Pull each line containing "некуда" out of the data and copy it.

(DATA FOR PROCESSING)

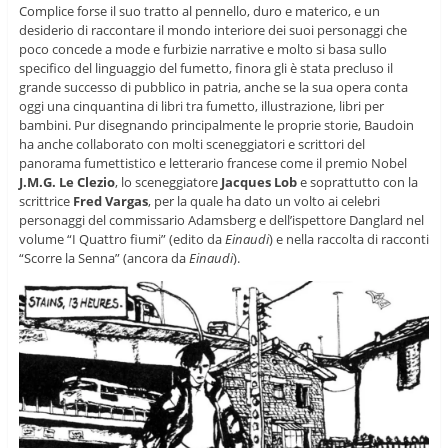
Complice forse il suo tratto al pennello, duro e materico, e un
desiderio di raccontare il mondo interiore dei suoi personaggi che
poco concede a mode e furbizie narrative e molto si basa sullo
specifico del linguaggio del fumetto, finora gli è stata precluso il
grande successo di pubblico in patria, anche se la sua opera conta
oggi una cinquantina di libri tra fumetto, illustrazione, libri per
bambini. Pur disegnando principalmente le proprie storie, Baudoin
ha anche collaborato con molti sceneggiatori e scrittori del
panorama fumettistico e letterario francese come il premio Nobel
J.M.G. Le Clezio
, lo sceneggiatore
Jacques Lob
e soprattutto con la
scrittrice
Fred Vargas
, per la quale ha dato un volto ai celebri
personaggi del commissario Adamsberg e dell’ispettore Danglard nel
volume “I Quattro fiumi” (edito da
Einaudi
) e nella raccolta di racconti
“Scorre la Senna” (ancora da
Einaudi
).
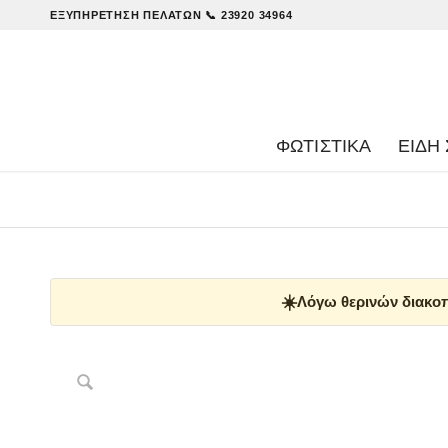
ΕΞΥΠΗΡΈΤΗΣΗ ΠΕΛΑΤΏΝ
📞 23920 34964
ΦΩΤΙΣΤΙΚΑ
ΕΊΔΗ 
☀️
Λόγω θερινών διακοπ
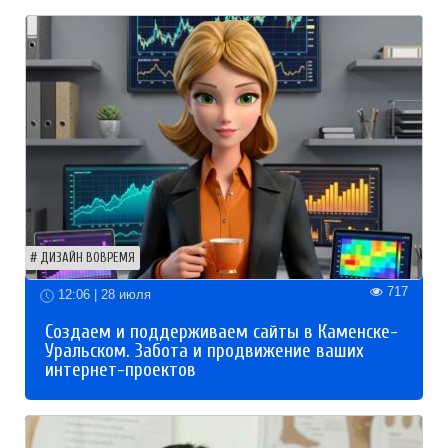
ДИЗАЙН ВОВРЕМЯ
717
12:06 | 28 июля
Создаем и поддерживаем сайты в Каменске-
Уральском. Забота и продвижение ваших
интернет-проектов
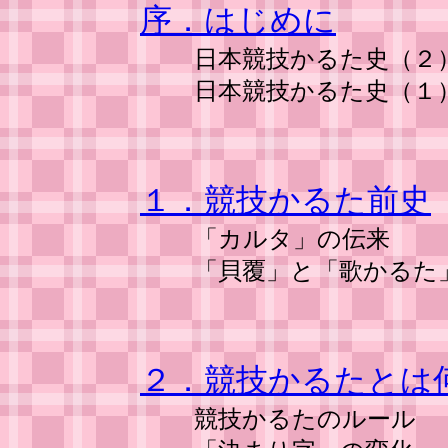
序．はじめに
日本競技かるた史（２）
日本競技かるた史（１）
１．競技かるた前史
「カルタ」の伝来
「貝覆」と「歌かるた
２．競技かるたとは
競技かるたのルール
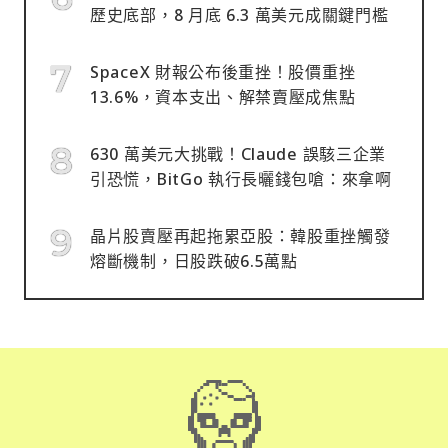
歷史底部，8 月底 6.3 萬美元成關鍵門檻
SpaceX 財報公布後重挫！股價重挫
13.6%，資本支出、解禁賣壓成焦點
630 萬美元大挑戰！Claude 誤駭三企業
引恐慌，BitGo 執行長曬錢包嗆：來拿啊
晶片股賣壓再起拖累亞股：韓股重挫觸發
熔斷機制，日股跌破6.5萬點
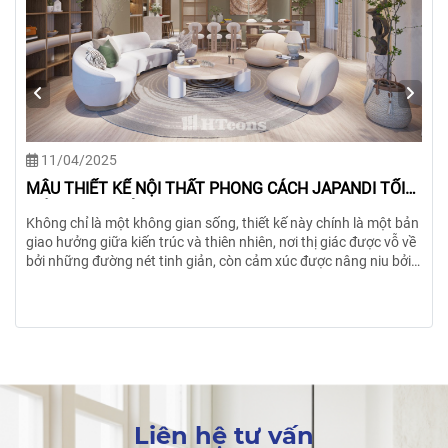
Liên hệ tư vấn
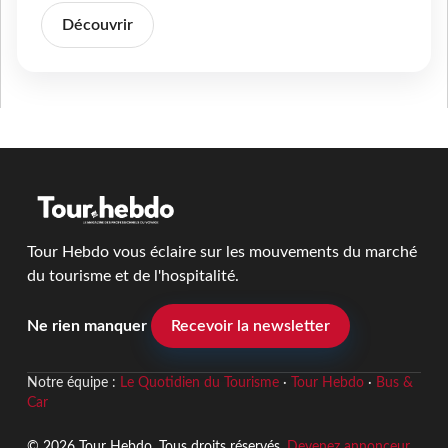
Découvrir
Tour Hebdo vous éclaire sur les mouvements du marché
du tourisme et de l'hospitalité.
Ne rien manquer
Recevoir la newsletter
Notre équipe :
Le Quotidien du Tourisme
·
Tour Hebdo
·
Bus &
Car
© 2026 Tour Hebdo. Tous droits réservés.
Devenez annonceur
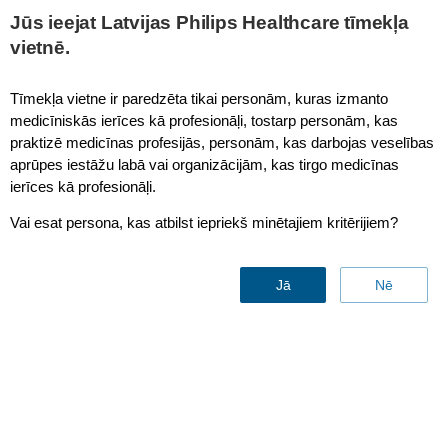
This page is also available in
United States (English)
Jūs ieejat Latvijas Philips Healthcare tīmekļa
vietnē.
Tīmekļa vietne ir paredzēta tikai personām, kuras izmanto
medicīniskās ierīces kā profesionāļi, tostarp personām, kas
Double pivot arm (250mm+250mm) mounting options
praktizē medicīnas profesijās, personām, kas darbojas veselības
aprūpes iestāžu labā vai organizācijām, kas tirgo medicīnas
ierīces kā profesionāļi.
Vai esat persona, kas atbilst iepriekš minētajiem kritērijiem?
Jā
Nē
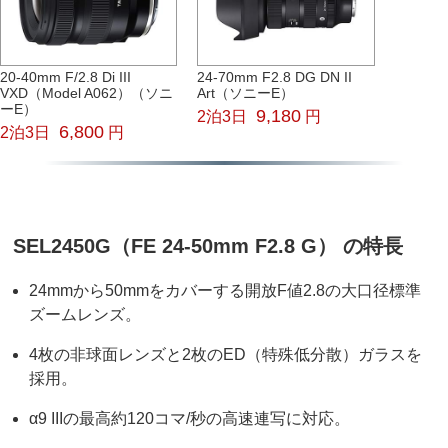
20-40mm F/2.8 Di III
24-70mm F2.8 DG DN II
VXD（Model A062）（ソニ
Art（ソニーE）
ーE）
9,180
2泊3日
円
6,800
2泊3日
円
SEL2450G（FE 24-50mm F2.8 G） の特長
24mmから50mmをカバーする開放F値2.8の大口径標準
ズームレンズ。
4枚の非球面レンズと2枚のED（特殊低分散）ガラスを
採用。
α9 IIIの最高約120コマ/秒の高速連写に対応。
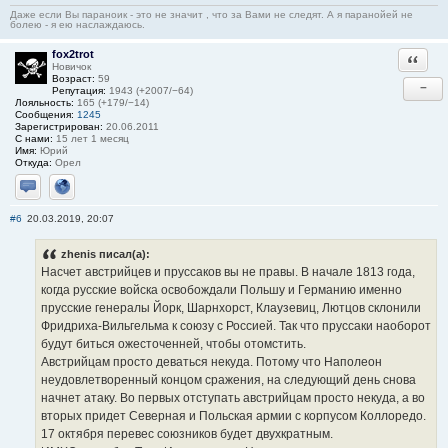
Даже если Вы параноик - это не значит , что за Вами не следят. А я паранойей не
болею - я ею наслаждаюсь.
fox2trot
Ответи
Новичок
Возраст:
59
−
Репутация:
1943 (+2007/−64)
Лояльность:
165 (+179/−14)
Сообщения:
1245
Зарегистрирован:
20.06.2011
С нами:
15 лет 1 месяц
Имя:
Юрий
Откуда:
Орел
Отправить личное сообщение
Сайт
#6
20.03.2019, 20:07
zhenis писал(а):
Насчет австрийцев и пруссаков вы не правы. В начале 1813 года,
когда русские войска освобождали Польшу и Германию именно
прусские генералы Йорк, Шарнхорст, Клаузевиц, Лютцов склонили
Фридриха-Вильгельма к союзу с Россией. Так что пруссаки наоборот
будут биться ожесточенней, чтобы отомстить.
Австрийцам просто деваться некуда. Потому что Наполеон
неудовлетворенный концом сражения, на следующий день снова
начнет атаку. Во первых отступать австрийцам просто некуда, а во
вторых придет Северная и Польская армии с корпусом Коллоредо.
17 октября перевес союзников будет двухкратным.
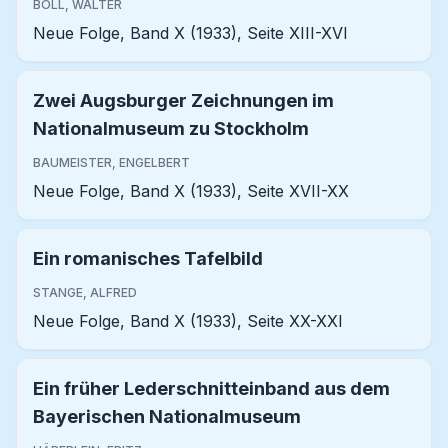
BOLL, WALTER
Neue Folge, Band X (1933), Seite XIII-XVI
Zwei Augsburger Zeichnungen im
Nationalmuseum zu Stockholm
BAUMEISTER, ENGELBERT
Neue Folge, Band X (1933), Seite XVII-XX
Ein romanisches Tafelbild
STANGE, ALFRED
Neue Folge, Band X (1933), Seite XX-XXI
Ein früher Lederschnitteinband aus dem
Bayerischen Nationalmuseum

(End DATA FOR PROCESSING)

### ANSWER TO THIS EXERCISE
Австрийцам просто деваться некуда. Потому что Наполеон
начнет атаку. Во первых отступать австрийцам просто некуда, а во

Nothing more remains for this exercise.